[Data under study — start]

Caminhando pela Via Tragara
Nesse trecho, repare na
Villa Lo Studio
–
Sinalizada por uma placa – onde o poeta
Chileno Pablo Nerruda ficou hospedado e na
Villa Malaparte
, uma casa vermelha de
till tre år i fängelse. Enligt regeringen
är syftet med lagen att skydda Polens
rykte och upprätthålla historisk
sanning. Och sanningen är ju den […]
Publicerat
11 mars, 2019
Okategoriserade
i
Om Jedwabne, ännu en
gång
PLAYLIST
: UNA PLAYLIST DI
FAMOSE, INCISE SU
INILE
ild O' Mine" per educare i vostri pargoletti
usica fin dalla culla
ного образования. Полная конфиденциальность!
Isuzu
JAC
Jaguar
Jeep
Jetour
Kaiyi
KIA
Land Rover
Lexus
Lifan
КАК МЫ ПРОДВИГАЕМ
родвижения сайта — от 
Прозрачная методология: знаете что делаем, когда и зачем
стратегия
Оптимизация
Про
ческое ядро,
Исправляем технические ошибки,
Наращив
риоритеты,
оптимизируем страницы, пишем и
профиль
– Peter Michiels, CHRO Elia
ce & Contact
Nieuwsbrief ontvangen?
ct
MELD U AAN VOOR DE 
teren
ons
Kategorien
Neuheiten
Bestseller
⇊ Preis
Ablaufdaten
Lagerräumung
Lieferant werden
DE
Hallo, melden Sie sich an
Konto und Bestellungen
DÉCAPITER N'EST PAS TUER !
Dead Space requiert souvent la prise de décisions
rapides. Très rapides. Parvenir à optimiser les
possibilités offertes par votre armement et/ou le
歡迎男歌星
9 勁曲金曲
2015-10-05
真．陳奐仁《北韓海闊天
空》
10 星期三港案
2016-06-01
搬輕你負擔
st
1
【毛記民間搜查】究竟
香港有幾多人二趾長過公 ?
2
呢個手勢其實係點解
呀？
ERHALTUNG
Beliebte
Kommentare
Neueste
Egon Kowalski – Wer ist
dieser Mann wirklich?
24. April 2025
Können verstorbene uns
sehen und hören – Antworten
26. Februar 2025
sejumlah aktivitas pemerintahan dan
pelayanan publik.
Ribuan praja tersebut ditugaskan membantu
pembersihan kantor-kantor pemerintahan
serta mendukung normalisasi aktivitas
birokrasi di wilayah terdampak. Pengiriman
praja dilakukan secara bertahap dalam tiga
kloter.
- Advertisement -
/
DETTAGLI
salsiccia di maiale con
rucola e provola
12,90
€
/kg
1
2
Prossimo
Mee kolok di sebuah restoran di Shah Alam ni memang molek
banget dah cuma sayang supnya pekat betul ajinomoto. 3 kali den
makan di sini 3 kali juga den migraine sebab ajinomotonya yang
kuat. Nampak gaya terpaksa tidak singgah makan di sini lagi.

[Data under study — finish]

▶ Exercise description:
Please copy every line of the material that contains the word "praja".

▶ Task result:
Ribuan praja tersebut ditugaskan membantu
praja dilakukan secara bertahap dalam tiga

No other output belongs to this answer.